The findings of this study indicate that administration of propofol during the acute trauma stage after an MVA may adversely affect the development of later PTSD. However, a retrospective design tends to overestimate the treatment effects, and therefore the findings should be interpreted with caution. Clearly these results are not definitive, but they do provide supplementary evidence to animal studies and could be helpful for emergency physicians to consider. Studies on PTSD risk factors as a result of drug administration for trauma are still relatively few; in particular, the effects of anesthetic drugs on fear memory remained to be investigated. To clarify the correlation between the administration of sedative drugs and development of PTSD, further collaborative research from bench to bedside, and between critical care medicine and psychiatry are needed.

Key messages

  • Modulating the formation of fear memory after trauma is an important strategy to prevent the subsequent development of PTSD symptoms.

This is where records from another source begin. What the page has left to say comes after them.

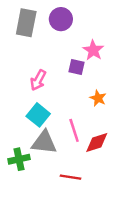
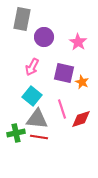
purple circle: (61, 19) -> (44, 37), moved
purple square: (76, 67) -> (64, 73), moved, size x1.5
red line: (70, 177) -> (39, 137), moved

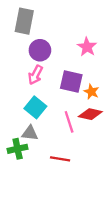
purple circle: (44, 37) -> (40, 50), moved
gray triangle: (37, 119) -> (30, 133), moved, size x0.7
red diamond: (81, 119) -> (90, 114), moved, turned 30
red line: (39, 137) -> (60, 159), moved

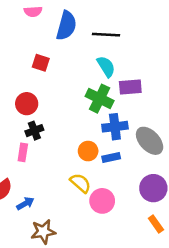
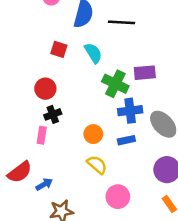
cyan semicircle: (106, 67) -> (93, 53), moved
orange circle: (88, 151) -> (93, 134), moved
pink circle: (102, 201) -> (118, 197), moved

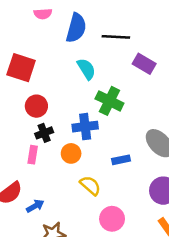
red square: (59, 49) -> (21, 68), moved, size x1.6
purple rectangle: (145, 73) -> (144, 64), moved, turned 35
blue cross: (130, 111) -> (85, 127), moved
orange circle: (93, 134) -> (71, 153), moved

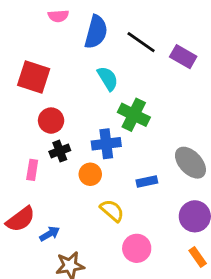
black line: (116, 37) -> (141, 42), turned 32
purple rectangle: (144, 64) -> (183, 57), moved
pink rectangle: (33, 155) -> (32, 170), moved

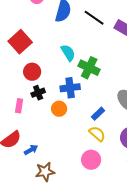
red square: (34, 77) -> (20, 42), turned 30
cyan semicircle: (108, 78) -> (68, 53), moved
blue rectangle: (147, 182) -> (98, 114), turned -32
yellow semicircle: (112, 211) -> (97, 134), moved

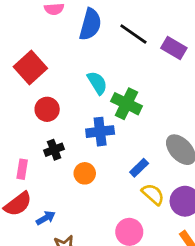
black cross: (38, 93) -> (54, 150), moved
pink rectangle: (19, 106) -> (22, 169), moved
orange circle: (59, 109) -> (85, 173), moved
yellow semicircle: (97, 134) -> (153, 194), moved

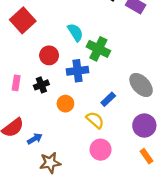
red circle: (47, 109) -> (49, 55), moved
pink rectangle: (22, 169) -> (16, 83), moved
yellow semicircle: (153, 194) -> (95, 120), moved

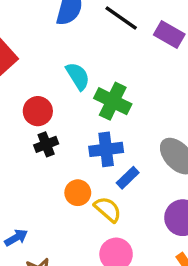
blue cross: (78, 71) -> (106, 149), moved
black cross: (41, 85) -> (46, 144), moved
orange circle: (65, 104) -> (78, 193), moved

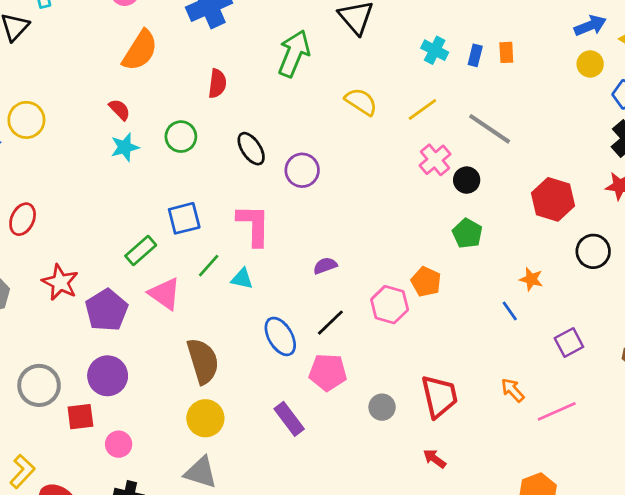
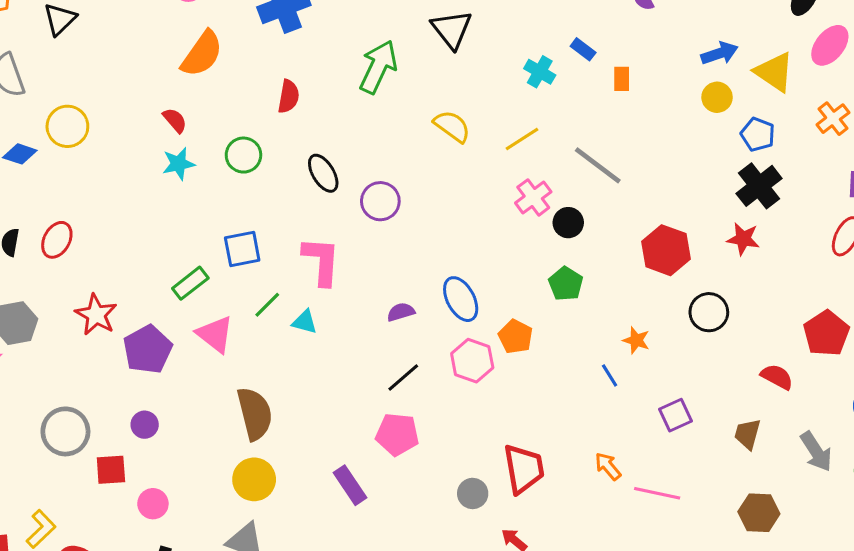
blue rectangle: (475, 55) -> (583, 49), moved, turned -70
blue ellipse: (280, 336) -> (461, 299), moved
purple circle: (108, 376) -> (145, 425), size x0.6
gray circle: (382, 407) -> (473, 493), moved
pink line: (557, 411) -> (657, 493), turned 33

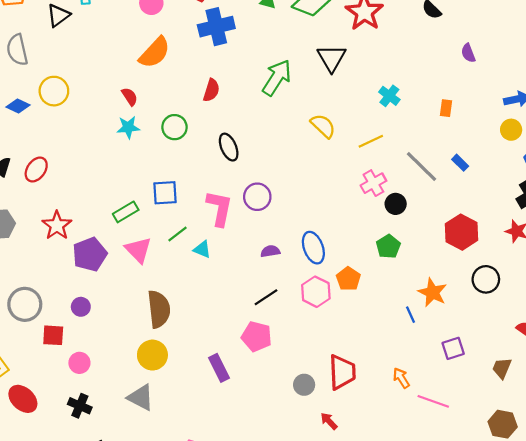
blue rectangle: (583, 49) -> (460, 163), moved
purple circle: (380, 201) -> (257, 197), moved
orange star: (636, 340) -> (432, 292), size x1.5

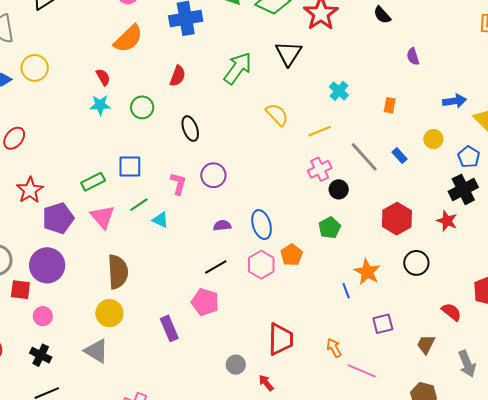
yellow circle: (511, 130) -> (433, 139), moved
pink L-shape: (219, 208) -> (178, 184), size x0.7
purple circle: (81, 307) -> (47, 265), size x2.0
gray circle: (304, 385) -> (236, 365), moved

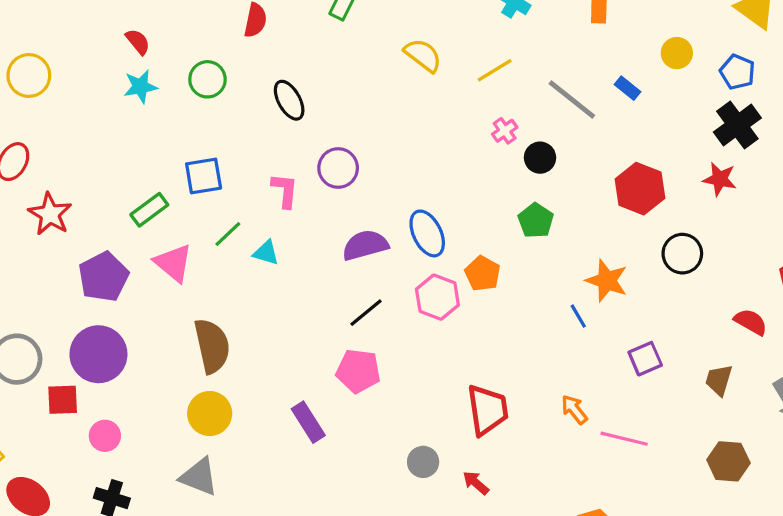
yellow circle: (35, 68) -> (29, 75), moved
pink cross: (320, 169) -> (505, 131), size x0.7
red star: (30, 190) -> (50, 214), moved
purple semicircle: (222, 225) -> (365, 245), size x1.6

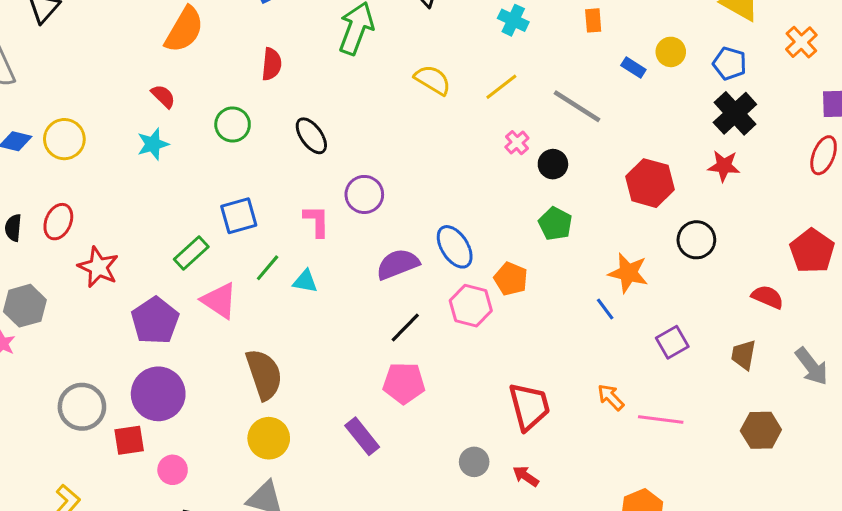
cyan star: (140, 87) -> (153, 144), moved
blue rectangle: (627, 88) -> (633, 67), moved

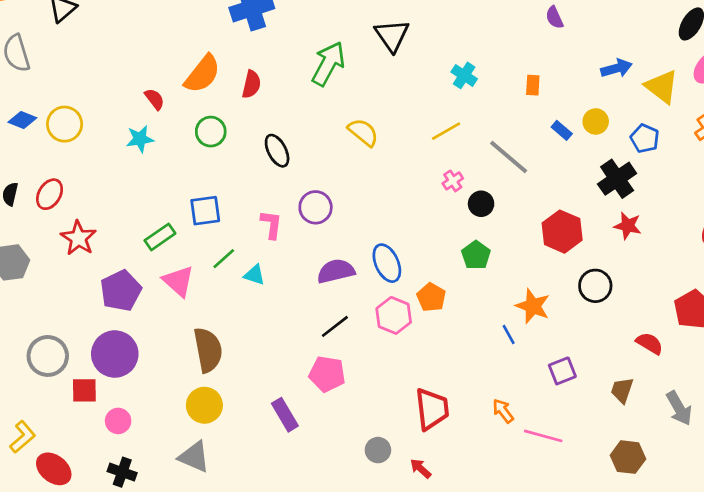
orange semicircle: (184, 30) -> (202, 74), moved
yellow semicircle: (433, 80) -> (363, 132), moved
black cross: (735, 113) -> (617, 179), moved

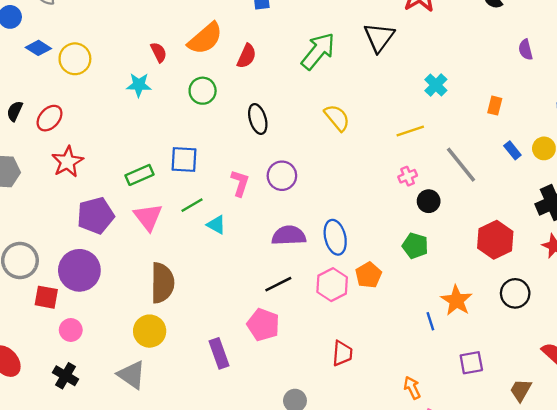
green pentagon: (476, 255) -> (415, 246), turned -30
red trapezoid: (432, 409) -> (342, 353), moved, size x0.7

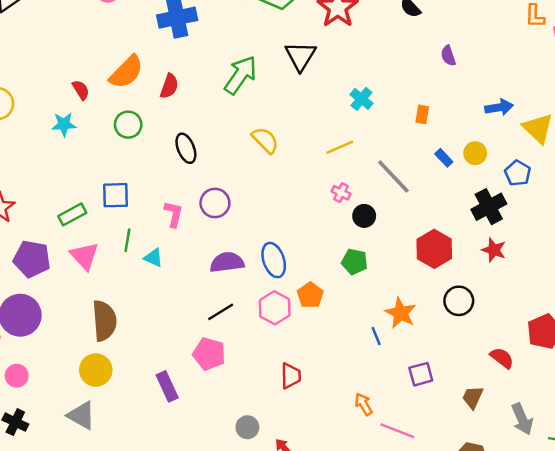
pink cross: (408, 176) -> (341, 193), turned -36
green line: (192, 205) -> (127, 240), turned -45
purple pentagon: (96, 216) -> (32, 259), turned 30

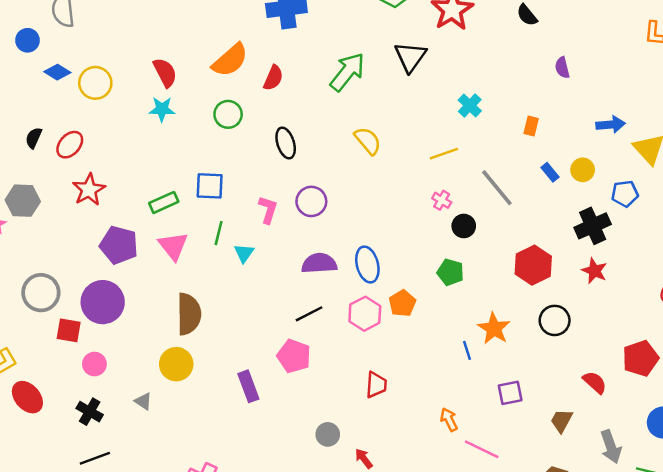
red semicircle: (81, 90) -> (165, 72), moved, size x1.4
blue pentagon: (518, 173) -> (625, 194), turned 30
cyan triangle: (153, 258) -> (244, 253), turned 36
gray triangle: (81, 415) -> (143, 401), moved, size x0.6

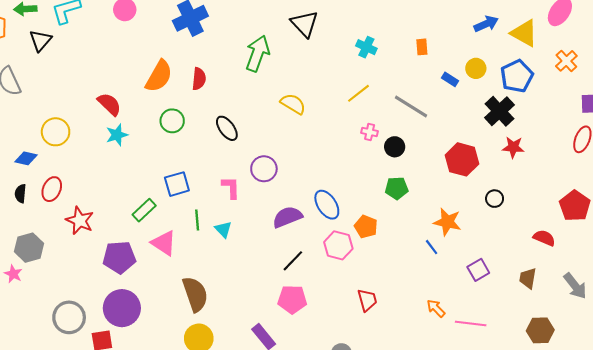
blue diamond: (57, 72) -> (26, 158), moved
blue pentagon: (625, 194) -> (517, 76), size x1.4
black circle: (555, 320) -> (495, 199), size x0.7

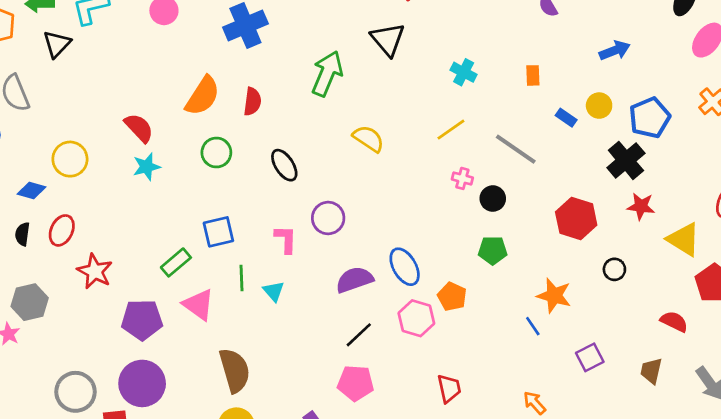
yellow triangle: (524, 33) -> (684, 239), moved

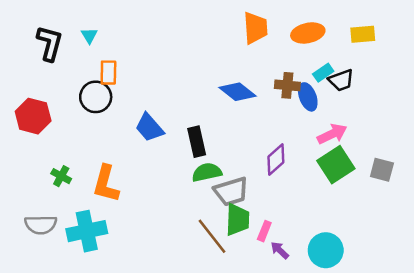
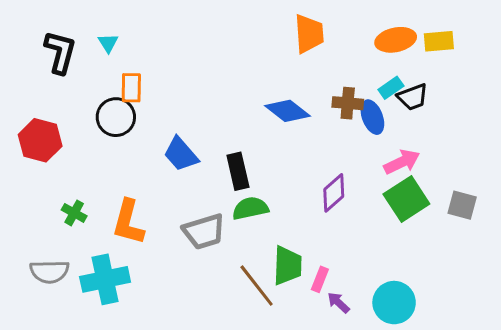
orange ellipse: (308, 33) -> (396, 40), moved
gray trapezoid: (231, 191) -> (204, 231), moved

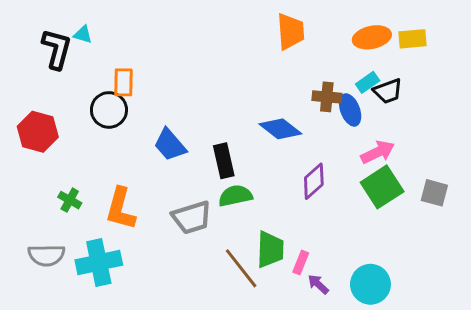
cyan triangle: (108, 43) -> (83, 34), moved, turned -42
blue diamond: (287, 111) -> (280, 129), moved

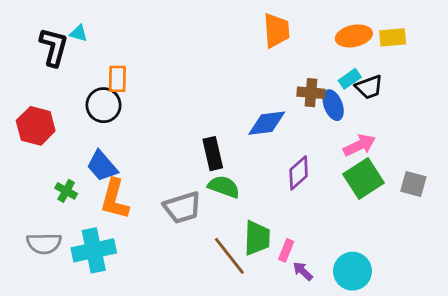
blue diamond: (280, 129) -> (267, 123), turned -45
blue trapezoid: (170, 145) -> (102, 166), moved
green semicircle: (235, 196) -> (224, 187), turned 32

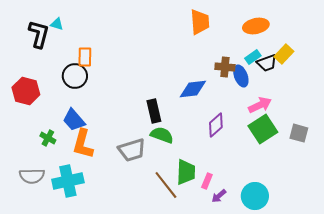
yellow rectangle: (393, 37) -> (284, 54), moved, turned -42
purple arrow: (303, 271) -> (219, 196), turned -84

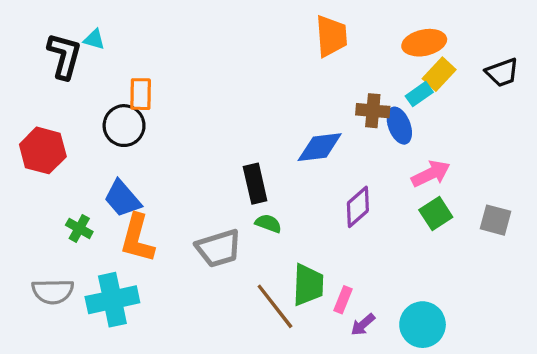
yellow rectangle: (284, 54) -> (439, 74), moved
black trapezoid: (267, 63) -> (502, 73), moved
green square: (263, 129) -> (436, 213), size x0.7
green semicircle: (162, 135) -> (268, 223), size x0.7

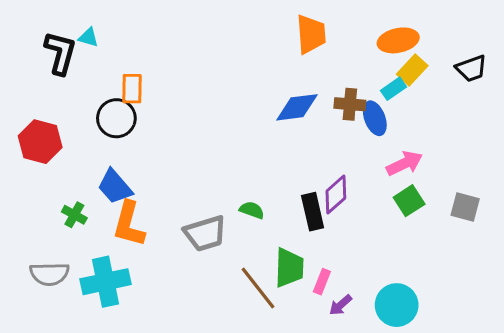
blue diamond: (320, 147) -> (297, 107), moved
black rectangle: (255, 184) -> (313, 212), moved

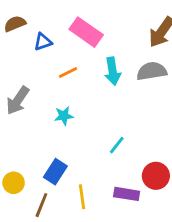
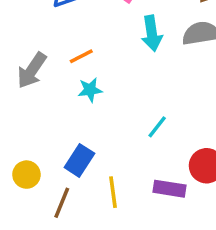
orange line: (68, 73) -> (81, 56), moved

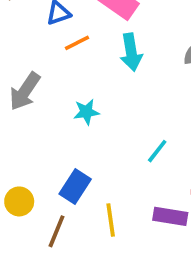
cyan arrow: (152, 33) -> (131, 52), moved
orange line: (81, 56) -> (77, 43), moved

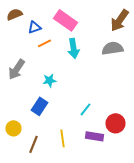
cyan line: (157, 151) -> (86, 109), moved
blue rectangle: (75, 187) -> (40, 106), moved

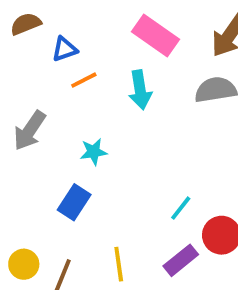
pink rectangle: (66, 20) -> (156, 36), moved
cyan line: (86, 109) -> (181, 208), moved
yellow circle: (14, 128) -> (24, 264), moved
purple rectangle: (94, 136) -> (181, 260), turned -48

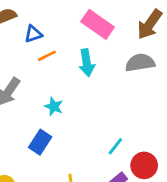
cyan star: (94, 152) -> (54, 107), turned 30

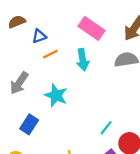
cyan star: (54, 107) -> (56, 95), size x1.5
blue rectangle: (40, 142) -> (29, 124), moved

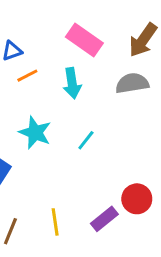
cyan line: (106, 128) -> (86, 140), moved

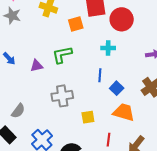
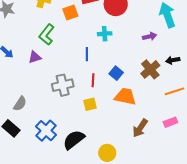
green L-shape: (62, 55) -> (47, 35), moved, turned -35
blue line: (100, 75) -> (87, 54), moved
red line: (108, 140) -> (93, 80), moved

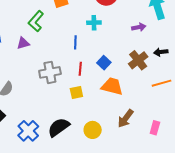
pink rectangle: (170, 122) -> (155, 128), moved, turned -56
blue cross: (46, 131) -> (28, 131), moved
yellow circle: (107, 153) -> (93, 130), moved

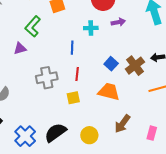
purple arrow: (139, 27) -> (118, 22), moved
blue square: (104, 63) -> (111, 64), moved

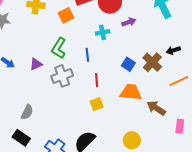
green L-shape: (33, 26) -> (59, 48), moved
gray cross: (47, 78) -> (62, 76), moved
brown arrow: (122, 124) -> (156, 108), moved, turned 96
yellow circle: (89, 135) -> (132, 140), moved

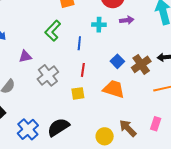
purple triangle: (36, 64) -> (25, 56), moved
gray cross: (62, 76) -> (48, 75), moved, turned -30
brown arrow: (156, 108) -> (128, 128), moved
pink rectangle: (180, 126) -> (156, 124), moved

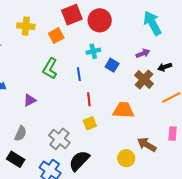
purple arrow: (127, 20) -> (143, 53), moved
blue square: (117, 61) -> (112, 65), moved
gray cross: (48, 75) -> (59, 139), moved

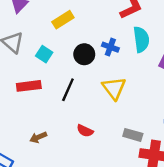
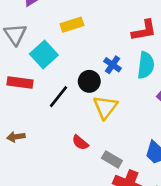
cyan square: (44, 54) -> (44, 54), size x1.5
black circle: (84, 54) -> (89, 81), moved
red semicircle: (85, 131) -> (80, 143), moved

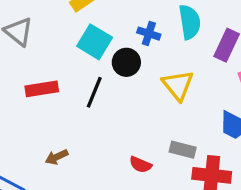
cyan square: (44, 54) -> (95, 42), moved
yellow triangle: (105, 107) -> (178, 85), moved
red semicircle: (80, 143) -> (141, 165), moved

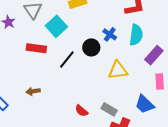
cyan square: (95, 42) -> (56, 26), moved
yellow triangle: (178, 85) -> (118, 70), turned 45

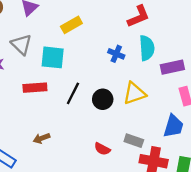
cyan square: (56, 26) -> (53, 57), turned -30
black circle: (91, 47) -> (103, 99), moved
purple rectangle: (154, 55) -> (172, 67), turned 48
blue trapezoid: (144, 104) -> (173, 126), turned -105

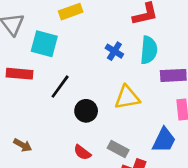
black circle: (103, 99) -> (86, 111), moved
brown arrow: (42, 138) -> (23, 145), moved, turned -140

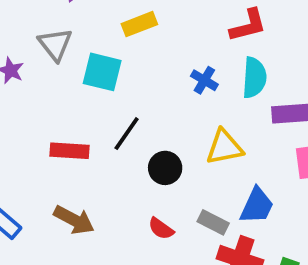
red rectangle: (20, 74) -> (69, 151), moved
blue trapezoid: (164, 140) -> (257, 206), moved
brown arrow: (23, 145) -> (74, 220), size x1.5

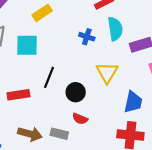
yellow triangle: (224, 147) -> (107, 73), turned -35
gray rectangle: (213, 222) -> (59, 134), moved
red semicircle: (161, 229) -> (80, 119), moved

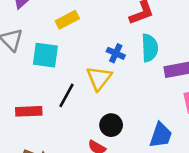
yellow triangle: (107, 73) -> (99, 78), moved
black circle: (76, 92) -> (111, 125), moved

  • Administration of propofol within 72 h of trauma could adversely affect the development of PTSD symptoms at 6-month follow-up.

  • Propofol administration was shown to have adverse effects not only on categorical PTSD diagnosis, but also on continuous PTSD symptom levels.

  • The present results support the findings that propofol enhances consolidation of retrograde fear memory via the endocannabinoid system.